● **AIM OF THE EXERCISE**:
Repeat every entry word for word, but leave the images out of your copy.

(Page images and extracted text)
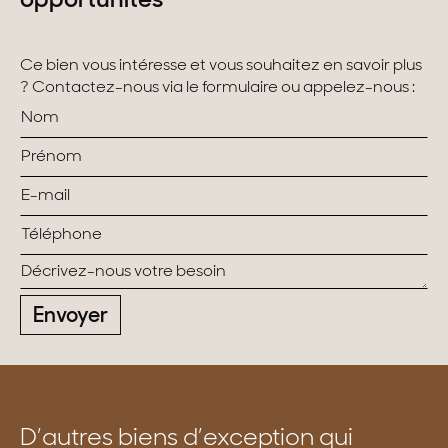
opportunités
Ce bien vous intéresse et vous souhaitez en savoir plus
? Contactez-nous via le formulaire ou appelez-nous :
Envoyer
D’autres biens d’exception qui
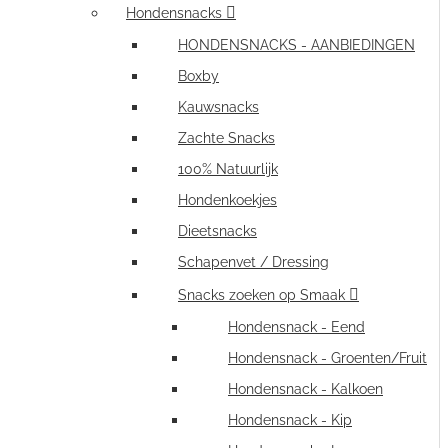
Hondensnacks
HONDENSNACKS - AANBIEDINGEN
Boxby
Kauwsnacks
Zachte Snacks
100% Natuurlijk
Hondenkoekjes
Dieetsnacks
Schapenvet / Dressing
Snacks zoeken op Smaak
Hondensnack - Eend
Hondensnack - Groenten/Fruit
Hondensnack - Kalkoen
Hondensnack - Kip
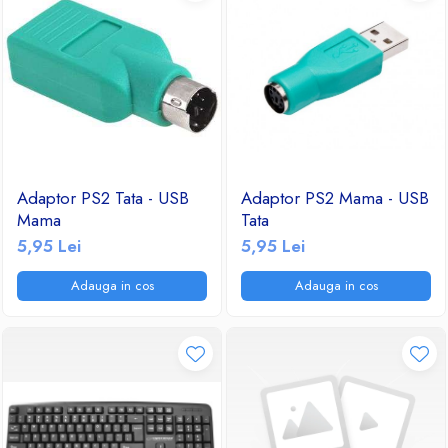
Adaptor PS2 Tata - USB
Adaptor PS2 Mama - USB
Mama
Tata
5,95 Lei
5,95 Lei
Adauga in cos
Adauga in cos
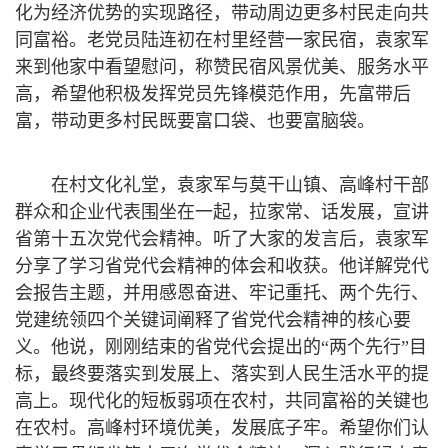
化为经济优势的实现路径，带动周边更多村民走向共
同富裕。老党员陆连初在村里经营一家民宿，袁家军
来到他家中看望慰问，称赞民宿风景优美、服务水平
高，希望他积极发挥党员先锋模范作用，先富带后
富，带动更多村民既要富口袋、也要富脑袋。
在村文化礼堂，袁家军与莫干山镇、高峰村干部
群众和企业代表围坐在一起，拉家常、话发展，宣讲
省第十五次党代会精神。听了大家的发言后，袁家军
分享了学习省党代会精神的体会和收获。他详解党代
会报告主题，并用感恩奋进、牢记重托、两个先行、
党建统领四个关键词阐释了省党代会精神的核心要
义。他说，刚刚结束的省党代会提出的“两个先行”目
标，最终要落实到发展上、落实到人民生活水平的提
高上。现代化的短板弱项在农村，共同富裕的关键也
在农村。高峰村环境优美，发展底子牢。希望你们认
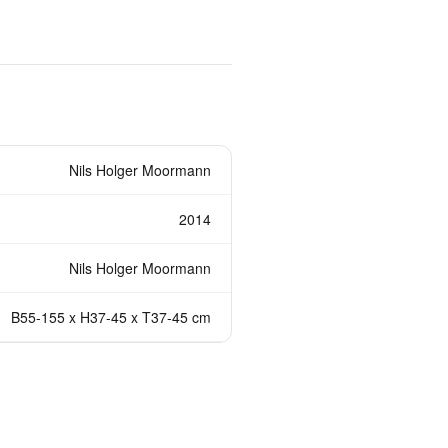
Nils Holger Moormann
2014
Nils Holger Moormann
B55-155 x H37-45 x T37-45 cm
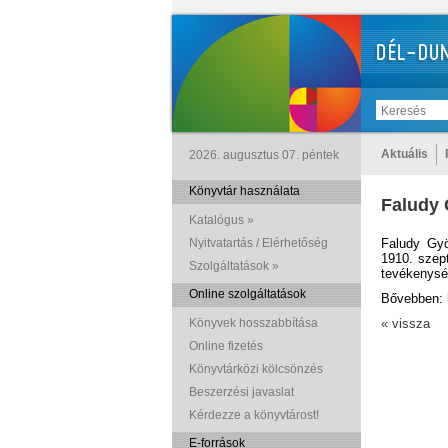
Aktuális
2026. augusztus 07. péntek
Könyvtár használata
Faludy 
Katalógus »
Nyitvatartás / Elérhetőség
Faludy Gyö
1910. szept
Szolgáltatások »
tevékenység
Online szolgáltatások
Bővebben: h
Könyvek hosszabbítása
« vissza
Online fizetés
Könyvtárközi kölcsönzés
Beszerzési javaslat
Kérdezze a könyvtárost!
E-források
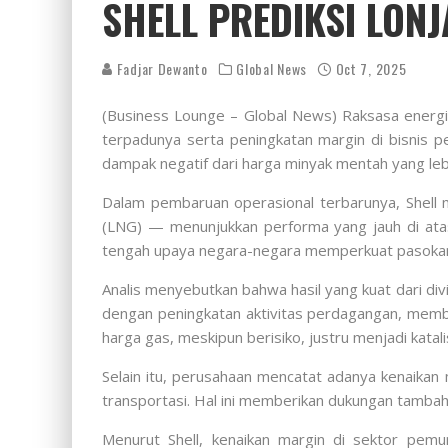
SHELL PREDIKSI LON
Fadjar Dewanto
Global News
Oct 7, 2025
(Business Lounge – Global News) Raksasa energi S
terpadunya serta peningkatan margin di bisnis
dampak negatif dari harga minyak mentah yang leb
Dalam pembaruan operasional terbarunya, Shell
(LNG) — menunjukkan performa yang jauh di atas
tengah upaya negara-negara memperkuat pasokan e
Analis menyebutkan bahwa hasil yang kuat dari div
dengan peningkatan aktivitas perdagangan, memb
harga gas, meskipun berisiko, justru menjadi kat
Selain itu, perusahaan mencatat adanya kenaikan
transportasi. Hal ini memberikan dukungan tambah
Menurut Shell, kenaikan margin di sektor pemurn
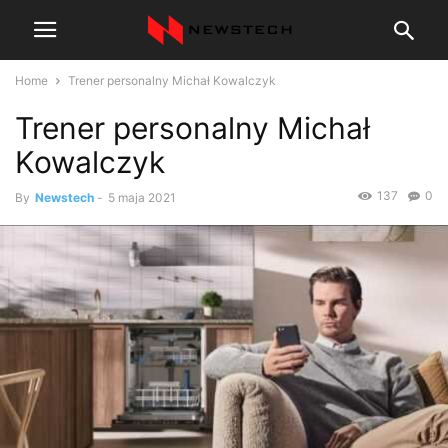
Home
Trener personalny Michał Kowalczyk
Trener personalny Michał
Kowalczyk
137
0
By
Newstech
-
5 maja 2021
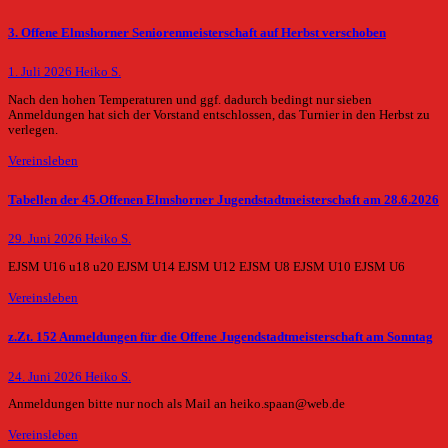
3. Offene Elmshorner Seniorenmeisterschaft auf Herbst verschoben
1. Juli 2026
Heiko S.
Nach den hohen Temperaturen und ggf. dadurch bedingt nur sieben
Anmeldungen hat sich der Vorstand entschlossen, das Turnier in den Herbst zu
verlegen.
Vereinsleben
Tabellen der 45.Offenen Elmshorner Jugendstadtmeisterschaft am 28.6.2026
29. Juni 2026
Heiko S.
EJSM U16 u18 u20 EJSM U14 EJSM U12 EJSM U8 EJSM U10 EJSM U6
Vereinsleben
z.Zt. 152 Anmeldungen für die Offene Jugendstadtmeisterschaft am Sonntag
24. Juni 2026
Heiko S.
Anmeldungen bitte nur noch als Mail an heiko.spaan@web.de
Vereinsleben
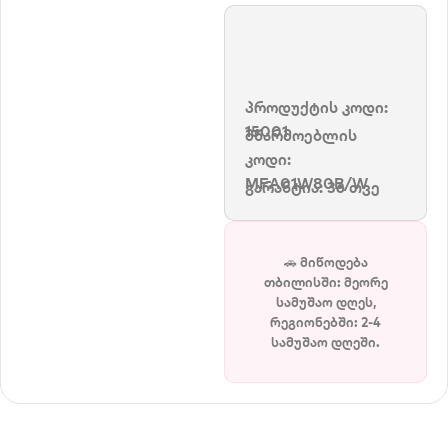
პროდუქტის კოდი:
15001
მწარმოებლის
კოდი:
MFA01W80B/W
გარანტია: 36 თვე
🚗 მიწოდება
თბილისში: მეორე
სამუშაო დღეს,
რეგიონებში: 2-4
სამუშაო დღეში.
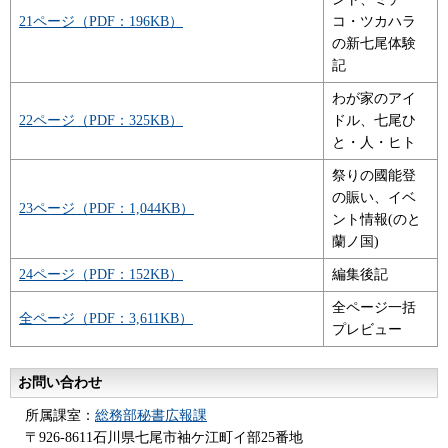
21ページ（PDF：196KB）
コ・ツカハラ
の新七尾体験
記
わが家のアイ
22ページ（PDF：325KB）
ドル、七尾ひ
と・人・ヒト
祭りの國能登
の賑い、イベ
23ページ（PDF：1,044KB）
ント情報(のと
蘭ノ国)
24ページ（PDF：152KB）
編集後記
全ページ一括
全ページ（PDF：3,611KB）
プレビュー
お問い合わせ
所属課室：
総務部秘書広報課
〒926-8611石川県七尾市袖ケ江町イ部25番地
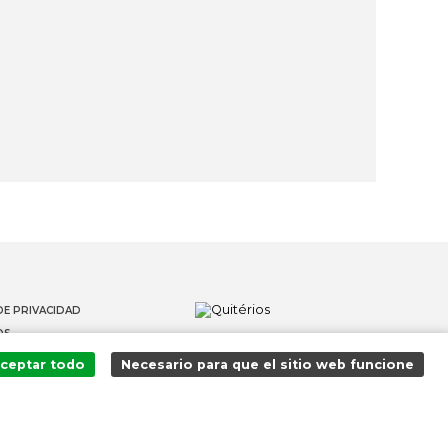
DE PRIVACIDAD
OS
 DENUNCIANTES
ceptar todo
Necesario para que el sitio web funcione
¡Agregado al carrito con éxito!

● **EXERCISE OUTPUT**:
opportunités
Ce bien vous intéresse et vous souhaitez en savoir plus
? Contactez-nous via le formulaire ou appelez-nous :
Envoyer
D’autres biens d’exception qui
Hondensnacks
HONDENSNACKS - AANBIEDINGEN
Boxby
Kauwsnacks
Zachte Snacks
100% Natuurlijk
Hondenkoekjes
Dieetsnacks
Schapenvet / Dressing
Snacks zoeken op Smaak
Hondensnack - Eend
Hondensnack - Groenten/Fruit
Hondensnack - Kalkoen
Hondensnack - Kip
Adaptor PS2 Tata - USB
Adaptor PS2 Mama - USB
Mama
Tata
5,95 Lei
5,95 Lei
Adauga in cos
Adauga in cos
化为经济优势的实现路径，带动周边更多村民走向共
同富裕。老党员陆连初在村里经营一家民宿，袁家军
来到他家中看望慰问，称赞民宿风景优美、服务水平
高，希望他积极发挥党员先锋模范作用，先富带后
富，带动更多村民既要富口袋、也要富脑袋。
在村文化礼堂，袁家军与莫干山镇、高峰村干部
群众和企业代表围坐在一起，拉家常、话发展，宣讲
省第十五次党代会精神。听了大家的发言后，袁家军
分享了学习省党代会精神的体会和收获。他详解党代
会报告主题，并用感恩奋进、牢记重托、两个先行、
党建统领四个关键词阐释了省党代会精神的核心要
义。他说，刚刚结束的省党代会提出的“两个先行”目
标，最终要落实到发展上、落实到人民生活水平的提
高上。现代化的短板弱项在农村，共同富裕的关键也
在农村。高峰村环境优美，发展底子牢。希望你们认
Nils Holger Moormann
2014
Nils Holger Moormann
B55-155 x H37-45 x T37-45 cm
Aktuális
2026. augusztus 07. péntek
Könyvtár használata
Faludy 
Katalógus »
Nyitvatartás / Elérhetőség
Faludy Gyö
1910. szept
Szolgáltatások »
tevékenység
Online szolgáltatások
Bővebben: h
Könyvek hosszabbítása
« vissza
Online fizetés
Könyvtárközi kölcsönzés
Beszerzési javaslat
Kérdezze a könyvtárost!
E-források
SHELL PREDIKSI LON
Fadjar Dewanto
Global News
Oct 7, 2025
(Business Lounge – Global News) Raksasa energi S
terpadunya serta peningkatan margin di bisnis
dampak negatif dari harga minyak mentah yang leb
Dalam pembaruan operasional terbarunya, Shell
(LNG) — menunjukkan performa yang jauh di atas
tengah upaya negara-negara memperkuat pasokan e
Analis menyebutkan bahwa hasil yang kuat dari div
dengan peningkatan aktivitas perdagangan, memb
harga gas, meskipun berisiko, justru menjadi kat
Selain itu, perusahaan mencatat adanya kenaikan
transportasi. Hal ini memberikan dukungan tambah
Menurut Shell, kenaikan margin di sektor pemurn
Home
Trener personalny Michał Kowalczyk
Trener personalny Michał
Kowalczyk
137
0
By
Newstech
-
5 maja 2021
3. Offene Elmshorner Seniorenmeisterschaft auf Herbst verschoben
1. Juli 2026
Heiko S.
Nach den hohen Temperaturen und ggf. dadurch bedingt nur sieben
Anmeldungen hat sich der Vorstand entschlossen, das Turnier in den Herbst zu
verlegen.
Vereinsleben
Tabellen der 45.Offenen Elmshorner Jugendstadtmeisterschaft am 28.6.2026
29. Juni 2026
Heiko S.
EJSM U16 u18 u20 EJSM U14 EJSM U12 EJSM U8 EJSM U10 EJSM U6
Vereinsleben
z.Zt. 152 Anmeldungen für die Offene Jugendstadtmeisterschaft am Sonntag
24. Juni 2026
Heiko S.
Anmeldungen bitte nur noch als Mail an heiko.spaan@web.de
Vereinsleben
პროდუქტის კოდი:
15001
მწარმოებლის
კოდი:
MFA01W80B/W
გარანტია: 36 თვე
🚗 მიწოდება
თბილისში: მეორე
სამუშაო დღეს,
რეგიონებში: 2-4
სამუშაო დღეში.
21ページ（PDF：196KB）
コ・ツカハラ
の新七尾体験
記
わが家のアイ
22ページ（PDF：325KB）
ドル、七尾ひ
と・人・ヒト
祭りの國能登
の賑い、イベ
23ページ（PDF：1,044KB）
ント情報(のと
蘭ノ国)
24ページ（PDF：152KB）
編集後記
全ページ一括
全ページ（PDF：3,611KB）
プレビュー
お問い合わせ
所属課室：
総務部秘書広報課
〒926-8611石川県七尾市袖ケ江町イ部25番地
DE PRIVACIDAD
OS
 DENUNCIANTES
ceptar todo
Necesario para que el sitio web funcione
¡Agregado al carrito con éxito!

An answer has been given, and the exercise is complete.